The Auburn Speedster was an American car, manufactured by the Auburn Automobile Company of Auburn, Indiana and manufactured in Connersville, Indiana The Auburn 851 Speedster of 1935 was styled by designer Gordon Buehrig, who also was responsible for the Cord Model 810.


In 1924 Auburn output was down to six cars a day, Errett Lobban Cord—a successful automobile salesman—took over the distressed company, and brought in James Crawford to design and develop a new range of vehicles.

First Auburn Eight (Eight-In-Line / 8-88 / Speedster 115)[edit]

The first Auburn eight model was introduced in 1925, as the "Auburn Eight-In-Line". In the following year, it received an ungraded 4.8-liter side-valve 68 bhp Lycoming engine and was renamed "8-88".

That powertrain remained in use until 1930, when it developed 115 bhp, hence the "Speedster 115" model name. The car was of a straightforward and stout design. Suspension was by semi-elliptic springs all round,[1] and after experiments with hydraulic brakes, Auburn opted for mechanical brakes. The three-speed gearbox was in unit with the engine. The impressive open two-seater body styled by Count Alexis de Sakhnoffsky featured a boat-tail and a vee windscreen.

Speedster 125[edit]

In 1930, the Auburn Speedster was upgraded and it was renamed "Speedster 125". The Speedster 125 was advertised as a "racing car with comfort of a closed car" with a 125 bhp version of the Lycoming eight giving it a top speed of over 100 mph. It came with models such as "cabin speedster" and others.

A V12 range, using a 6.4-liter engine designed by George Kublin and built by Lycoming was rather short-lived and eventually did not prove successful, 1934 marked its demise.[1]

Speedster 851[edit]

Auburn Speedster 851 Supercharged

The "Speedster 851", which would be the final production model of the manufacturer, was introduced in 1934 with bodywork by Gordon Buehrig that was ingeniously constructed and cost-effectively built. Its bespoke flat-head eight was powerful, reliable and of a strong and solid design.

The sweeping body lines concealed some innovative and advanced technical features such as the Columbia dual-ratio rear axle[1] that was achieved by interposing an epicyclic gear train between the axle and the crown wheel.
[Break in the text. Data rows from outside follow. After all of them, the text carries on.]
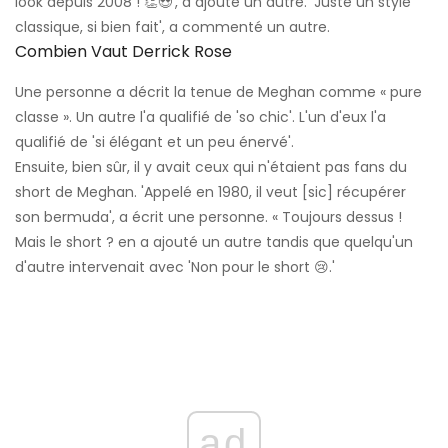
look depuis 2008 ! 👏😍', a ajouté un autre. 'Juste un style
classique, si bien fait', a commenté un autre.
Combien Vaut Derrick Rose
Une personne a décrit la tenue de Meghan comme « pure
classe ». Un autre l'a qualifié de 'so chic'. L'un d'eux l'a
qualifié de 'si élégant et un peu énervé'.
Ensuite, bien sûr, il y avait ceux qui n'étaient pas fans du
short de Meghan. 'Appelé en 1980, il veut [sic] récupérer
son bermuda', a écrit une personne. « Toujours dessus !
Mais le short ? en a ajouté un autre tandis que quelqu'un
d'autre intervenait avec 'Non pour le short 😢.'
ad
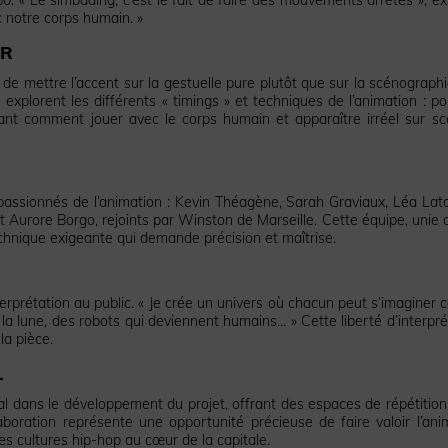
 notre corps humain. »
UR
de mettre l’accent sur la gestuelle pure plutôt que sur la scénographi
xplorent les différents « timings » et techniques de l’animation : po
ant comment jouer avec le corps humain et apparaître irréel sur sc
assionnés de l’animation : Kevin Théagène, Sarah Graviaux, Léa Lato
 Aurore Borgo, rejoints par Winston de Marseille. Cette équipe, unie 
chnique exigeante qui demande précision et maîtrise.
erprétation au public. « Je crée un univers où chacun peut s’imaginer ce
r la lune, des robots qui deviennent humains… » Cette liberté d’interpré
la pièce.
L
al dans le développement du projet, offrant des espaces de répétition
aboration représente une opportunité précieuse de faire valoir l’ani
des cultures hip-hop au cœur de la capitale.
When it was engaged, the final drive ratio became a "fast" 4.5:1. It was disengaged by moving a steering-wheel mounted lever and dipping the clutch, whereupon the ratio became a more leisurely 3:1. The three-speed synchromesh gearbox along with that dual ratio axle gave a six-speed transmission. In 1936 came the 852, identical to the earlier models with the exception of the "852" on its radiator grille. The final year of production was 1937 as Auburn ceased car production altogether in 1937.


  • 1926: Engine size increased from 4.5 liters to 4.8 liters and the model renamed the 8-88.
  • 1927: The 68 hp engine uprated to 115 hp and the car is renamed the 115.
  • 1929: 120 development of 115 introduced.
  • 1930: 125 introduced.
  • 1934: The best known Speedster—the 851—was introduced for the 1935 model year. It uses a 4.5-liter straight-eight engine, supercharged or unblown.
  • 1937: Auburn car production ceased.

Design and statistics (Speedster 851)[edit]
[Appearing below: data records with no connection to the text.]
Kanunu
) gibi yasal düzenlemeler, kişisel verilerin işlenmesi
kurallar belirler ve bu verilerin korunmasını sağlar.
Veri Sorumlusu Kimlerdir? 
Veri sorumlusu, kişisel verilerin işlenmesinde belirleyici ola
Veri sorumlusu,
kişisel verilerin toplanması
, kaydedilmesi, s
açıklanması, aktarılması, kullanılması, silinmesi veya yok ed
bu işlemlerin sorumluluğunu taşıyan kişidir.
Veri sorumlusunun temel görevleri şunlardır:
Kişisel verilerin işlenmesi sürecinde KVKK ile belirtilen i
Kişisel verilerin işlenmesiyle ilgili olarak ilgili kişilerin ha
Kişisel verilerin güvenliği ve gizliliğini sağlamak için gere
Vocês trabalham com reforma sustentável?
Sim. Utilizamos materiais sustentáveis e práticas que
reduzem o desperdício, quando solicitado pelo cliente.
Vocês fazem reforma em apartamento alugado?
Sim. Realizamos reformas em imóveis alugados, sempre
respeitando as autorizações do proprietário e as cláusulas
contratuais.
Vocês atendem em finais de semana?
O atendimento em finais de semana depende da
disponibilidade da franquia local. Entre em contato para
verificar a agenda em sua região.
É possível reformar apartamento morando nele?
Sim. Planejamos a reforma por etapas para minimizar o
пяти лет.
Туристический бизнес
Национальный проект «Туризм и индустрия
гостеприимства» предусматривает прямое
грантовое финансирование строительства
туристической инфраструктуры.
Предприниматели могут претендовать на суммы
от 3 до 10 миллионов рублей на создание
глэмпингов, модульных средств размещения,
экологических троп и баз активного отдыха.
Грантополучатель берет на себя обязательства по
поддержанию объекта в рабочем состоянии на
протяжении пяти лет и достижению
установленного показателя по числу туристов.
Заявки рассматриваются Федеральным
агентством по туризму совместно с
  • Location: Front, longitudinal.
  • Type: Water-cooled in-line flathead side-valve eight cylinder with aluminum alloy cylinder head.
  • Cubic capacity: 4585 cc/280 cu in.
  • Bore x stroke: 77.78 mm × 120.6 mm/3.06 in × 4.75 in.
  • Valve gear: Two in-line valves per cylinder operated by block mounted camshaft.
  • Fuel supply: Single Strombreg downdraft carburettor with Schweitzer-Cummins centrifugal supercharger.
  • Ignition: Coil and distributor, mechanical.
  • Maximum power: 150 bhp @ 4000 rpm[1]


  • Layout: Clutch and gearbox in unit with engine.
  • Clutch: Single dry plate
  • Gearbox: Three speed manual with synchromesh on second and third ratios in 'high'
1st 2.86:1
2nd 1.68:1
3rd 1.0:1
  • Final drive: Spiral bevel with epicyclic gear dual ratio axle.[1]
  • Ratio: 3:1 and 4.5:1


  • Front: Non-independent with semi-elliptic leaf springs and hydraulic dampers.
  • Rear: Non-independent with live axle, semi-elliptic leaf springs and hydraulic dampers.[1]
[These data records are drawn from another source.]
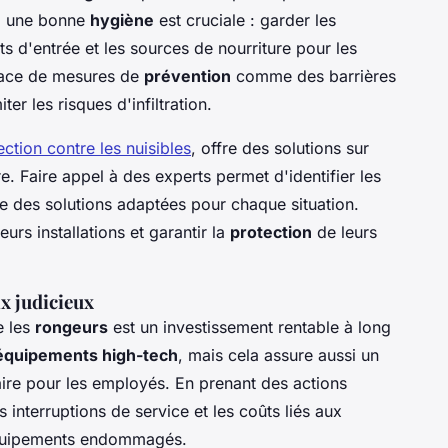
d, une bonne
hygiène
est cruciale : garder les
ts d'entrée et les sources de nourriture pour les
place de mesures de
prévention
comme des barrières
er les risques d'infiltration.
ection contre les nuisibles
, offre des solutions sur
e. Faire appel à des experts permet d'identifier les
e des solutions adaptées pour chaque situation.
eurs installations et garantir la
protection
de leurs
ix judicieux
e les
rongeurs
est un investissement rentable à long
équipements high-tech
, mais cela assure aussi un
aire pour les employés. En prenant des actions
s interruptions de service et les coûts liés aux
équipements endommagés.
  • Type: Worm and peg.[1]


  • Type: Lockheed drums front and rear; hydraulically operated.[1]

Wheel and tires[edit]

  • Type: Steel welded spoke wheels with 6.50″ × 15″[1]


  • Type: Steel box section X-braced chassis with steel Speedster body, two doors, two seats.[1]

Dimensions and weight[edit]

  • Length: 4,930 mm (194 in)
  • Width: 1,800 mm (71 in)
  • Weight: 1,700 kg (3,700 lb)


  • Maximum speed: 100 mph (160 km/h)

Reception and Legacy[edit]

The Speedster's iconic "boattail" design would be replicated on cars from later decades, with the two most notable examples being the 1963–1967 Chevrolet Corvette Stingray and the 1971–1973 Buick Riviera.[citation needed]

In select early Detective Comics' Batman comics, the Batmobile appears to be modelled after Auburn 851 Speedster.[2][additional citation(s) needed]


  1. ^ a b c d e f g h i j Cheetham, Craig (2004). Vintage Cars: The Finest Prewar Automobiles. Rochester, United Kingdom: Grange Books. p. 31. ISBN 1840136359.
  2. ^ Detective Comics #37, March 1940 - Batman: "The Screaming House"

External links[edit]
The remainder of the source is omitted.